* Your instructions:
What is the number of lines in the data that contain "within"? Respond with nothing else.

* Data in this exercise:
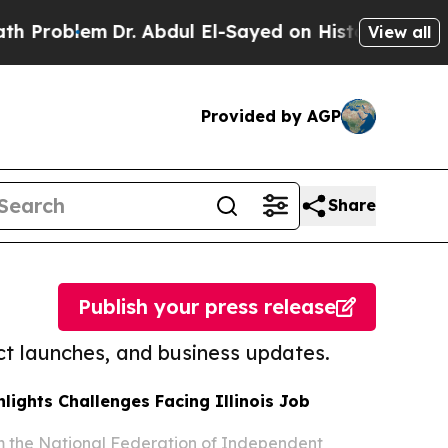
lem
Dr. Abdul El-Sayed on Historic Michigan Win: “
View all
Provided by AGP
Share
Publish your press release
t launches, and business updates.
lights Challenges Facing Illinois Job
m the National Federation of Independent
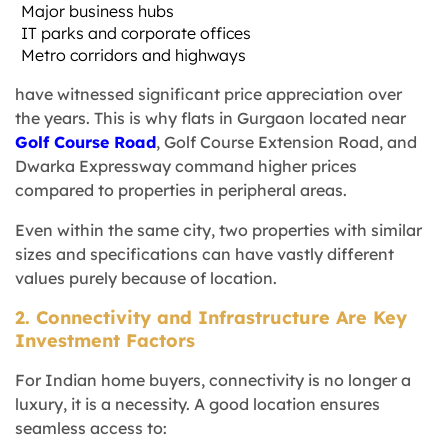
Major business hubs
IT parks and corporate offices
Metro corridors and highways
have witnessed significant price appreciation over
the years. This is why flats in Gurgaon located near
Golf Course Road
, Golf Course Extension Road, and
Dwarka Expressway command higher prices
compared to properties in peripheral areas.
Even within the same city, two properties with similar
sizes and specifications can have vastly different
values purely because of location.
2. Connectivity and Infrastructure Are Key
Investment Factors
For Indian home buyers, connectivity is no longer a
luxury, it is a necessity. A good location ensures
seamless access to:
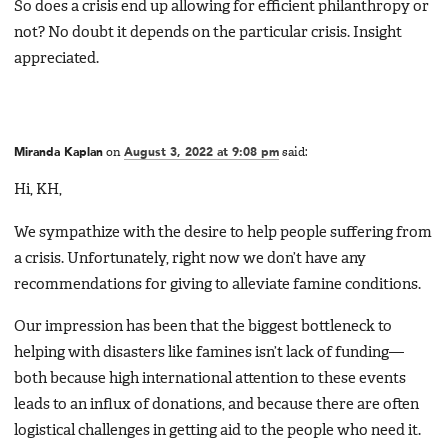
So does a crisis end up allowing for efficient philanthropy or
not? No doubt it depends on the particular crisis. Insight
appreciated.
Miranda Kaplan
on
August 3, 2022 at 9:08 pm
said:
Hi, KH,
We sympathize with the desire to help people suffering from
a crisis. Unfortunately, right now we don’t have any
recommendations for giving to alleviate famine conditions.
Our impression has been that the biggest bottleneck to
helping with disasters like famines isn’t lack of funding—
both because high international attention to these events
leads to an influx of donations, and because there are often
logistical challenges in getting aid to the people who need it.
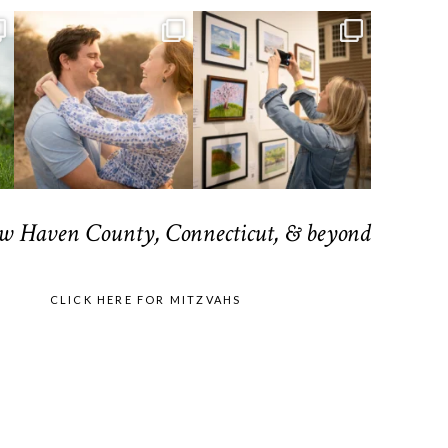
ew Haven County, Connecticut, & beyond
CLICK HERE FOR MITZVAHS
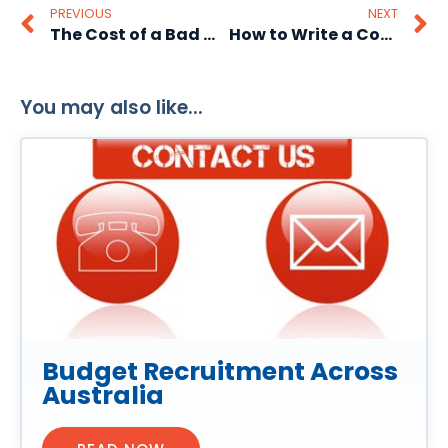
PREVIOUS
NEXT
The Cost of a Bad Hire- Can Your Business Afford It?
How to Write a Cover Letter That Stands Out
You may also like...
Budget Recruitment Across
Australia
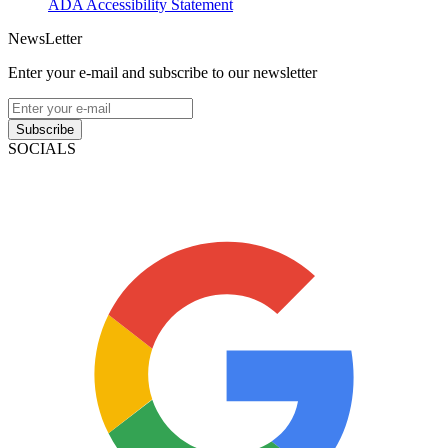
ADA Accessibility Statement
NewsLetter
Enter your e-mail and subscribe to our newsletter
Subscribe
SOCIALS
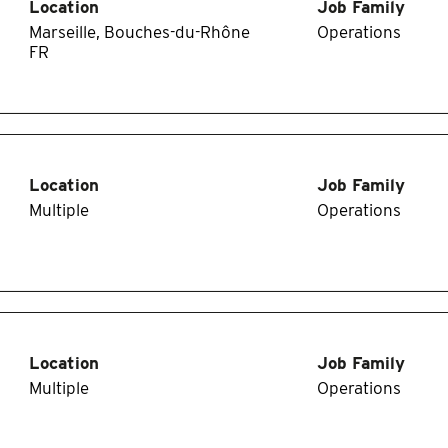
Location
Job Family
Marseille, Bouches-du-Rhône
Operations
Location
Job Family
Multiple
Operations
Location
Job Family
Multiple
Operations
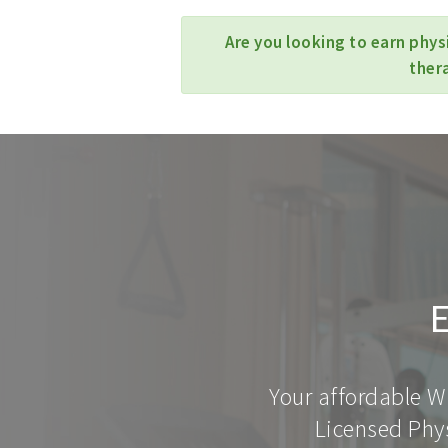
Are you looking to earn phys
ther
E
Your affordable W
Licensed Phys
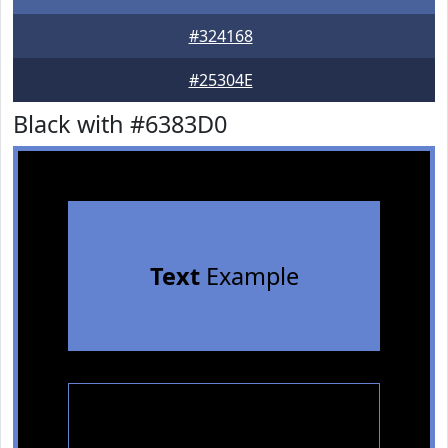
#324168
#25304E
Black with #6383D0
Text
Example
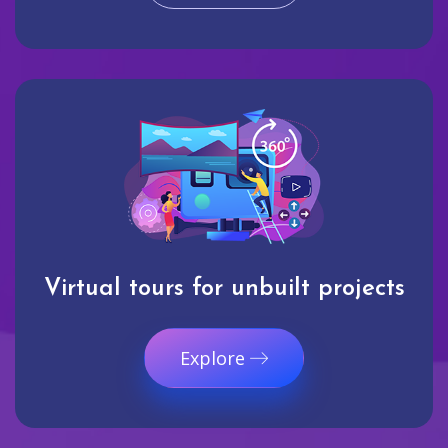
Virtual tours for unbuilt projects
Explore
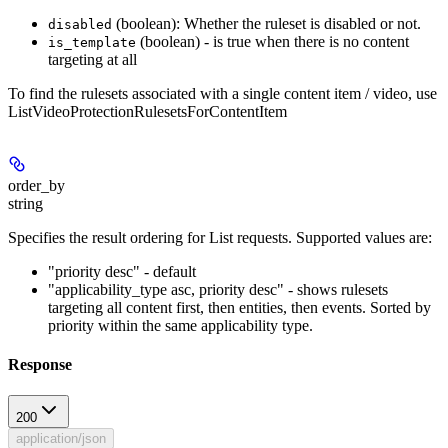
(boolean): Whether the ruleset is disabled or not.
disabled
(boolean) - is true when there is no content
is_template
targeting at all
To find the rulesets associated with a single content item / video, use
ListVideoProtectionRulesetsForContentItem
order_by
string
Specifies the result ordering for List requests. Supported values are:
"priority desc" - default
"applicability_type asc, priority desc" - shows rulesets
targeting all content first, then entities, then events. Sorted by
priority within the same applicability type.
Response
200
application/json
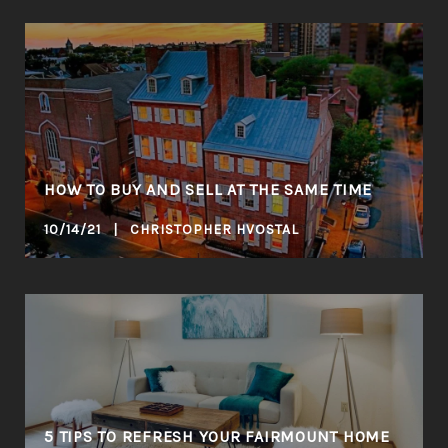
HOW TO BUY AND SELL AT THE SAME TIME
10/14/21 | CHRISTOPHER HVOSTAL
5 TIPS TO REFRESH YOUR FAIRMOUNT HOME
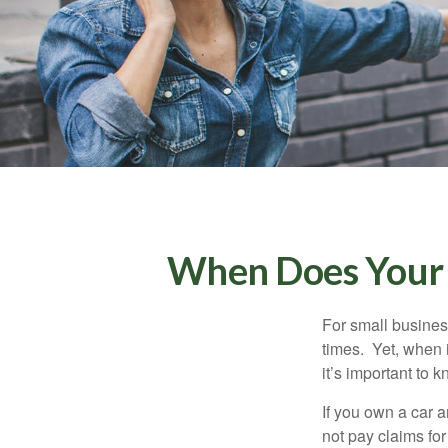
When Does Your 
For small busines
times. Yet, when 
it’s important to
If you own a car 
not pay claims fo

* Response to this exercise:
2